Thankfully, your enterprise can do this in a number of ways! 

First, you can make cybersecurity training a regular occurrence for your employees. These training sessions don’t have to drag on—in fact, shorter sessions occurring more frequently improve retention long-term; instead, they need to present critical threat intelligence in a digestible manner. 

Additionally, these training sessions must demonstrate proper best practices for recognizing threats and avoiding them as well as how to alert the incident response team in the event of a digital attack or phishing. This can happen even to the most conscientious employee. 

Moreover, you can enforce these training sessions in employee reviews or through rewards programs. While punishing employees for human error shouldn’t become a policy, you should make sure deliberate neglect of cybersecurity does result in consequences. On the other hand, rewards programs can encourage employees in a much more collaborative and constructive manner. 

Finally, the best way to improve your incident response efforts is to inform your employees about the incident response plan. Don’t just keep it in a binder in your Security Operations Center. Run drills with your employees, see if there are any inefficiencies, and highlight principle points of contact during a security incident. Above all, keep everyone up-to-date. 
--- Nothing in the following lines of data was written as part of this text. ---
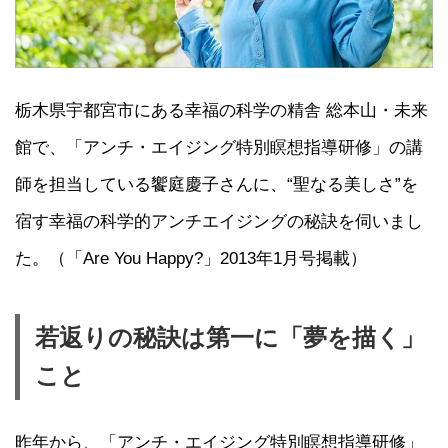
栃木県宇都宮市にある幸福の科学の精舎 総本山・未来
館で、「アンチ・エイジング特別瞑想指導研修」の講
師を担当している饗庭慶子さんに、“聖なる美しさ”を
宿す幸福の科学的アンチエイジングの秘訣を伺いまし
た。（「Are You Happy?」2013年1月号掲載）
若返りの秘訣は第一に「夢を描く」
こと
昨年から、「アンチ・エイジング特別瞑想指導研修」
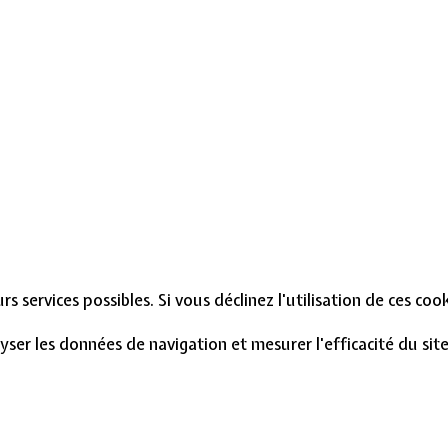
s services possibles. Si vous déclinez l'utilisation de ces co
lyser les données de navigation et mesurer l'efficacité du si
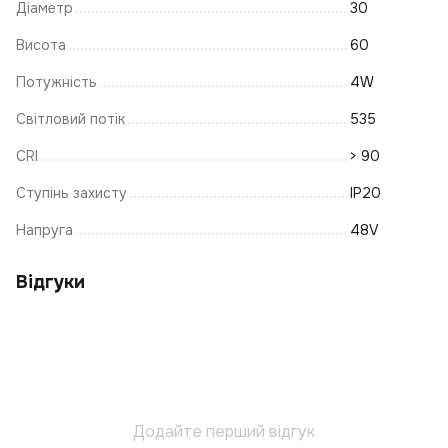
Діаметр
30
Ві
К
Висота
60
І
Потужність
4W
О
Світловий потік
535
К
CRI
> 90
Н
Св
Ступінь захисту
IP20
Кр
Напруга
48V
Т
К
Відгуки
Ці
К
Т
К
А
Б
Додайте перший відгук
Тр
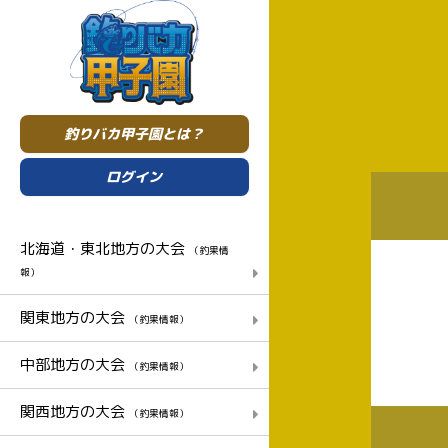
釣りバカ甲子園とは？
ログイン
北海道・東北地方の大会
（釣果情
報）
関東地方の大会
（釣果情報）
中部地方の大会
（釣果情報）
関西地方の大会
（釣果情報）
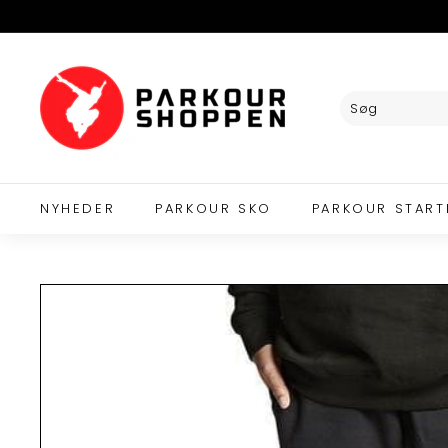
Videre
til
indhold
P
A
R
K
O
U
R
NYHEDER
PARKOUR SKO
PARKOUR START
S
H
O
P
P
E
N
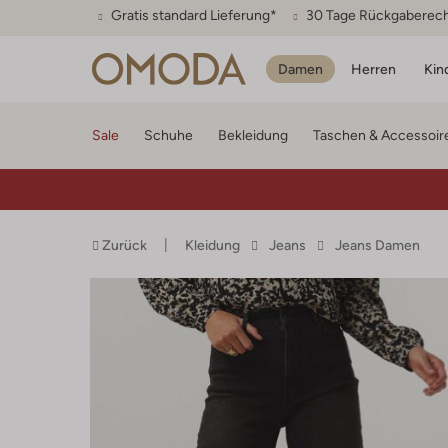
Gratis standard Lieferung*
30 Tage Rückgaberec
Damen
Herren
Kin
Sale
Schuhe
Bekleidung
Taschen & Accessoir
Zurück
Kleidung
Jeans
Jeans Damen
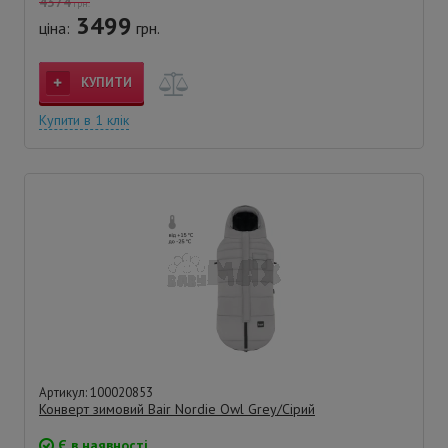
4374
грн.
3499
ціна:
грн.
КУПИТИ
Купити в 1 клік
Артикул: 100020853
Конверт зимовий Bair Nordie Owl Grey/Сірий
Є в наявності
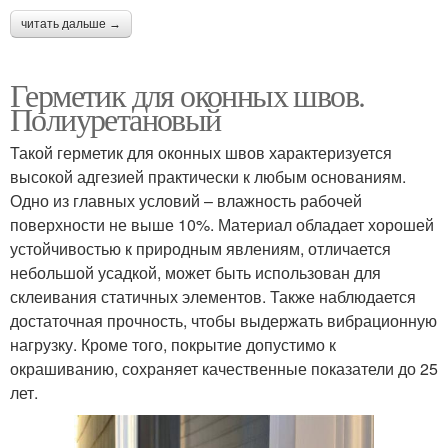
читать дальше →
Герметик для оконных швов.
Полиуретановый
Такой герметик для оконных швов характеризуется
высокой адгезией практически к любым основаниям.
Одно из главных условий – влажность рабочей
поверхности не выше 10%. Материал обладает хорошей
устойчивостью к природным явлениям, отличается
небольшой усадкой, может быть использован для
склеивания статичных элементов. Также наблюдается
достаточная прочность, чтобы выдержать вибрационную
нагрузку. Кроме того, покрытие допустимо к
окрашиванию, сохраняет качественные показатели до 25
лет.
5. Have A Solid Chain of Command and Communication

This means both an internal chain of command and communication and an enterprise-wide one in the event of a security incident. To improve your incident response, you need an IT team that knows their roles and has the capacity to carry those roles out. These include (but are certainly not limited to): 

  • Team Leader.
  • Lead Investigator.
  • Communications Lead.
  • Documentation and Timeline Lead.
  • HR and Legal Representation.
  • Threat Hunter.

Your team may have more of some positions than others. Additionally, in the event of a breach, your non-IT departments may need to become involved, such as public relations, legal, and financial. They should know how to respond in the event of a breach and who they must inform of a security incident. 

In fact, your incident response plan should also outline who in which department gets informed when and by whom. Your plan should have considerable details to ensure you handle any attack in an efficient and comprehensive manner.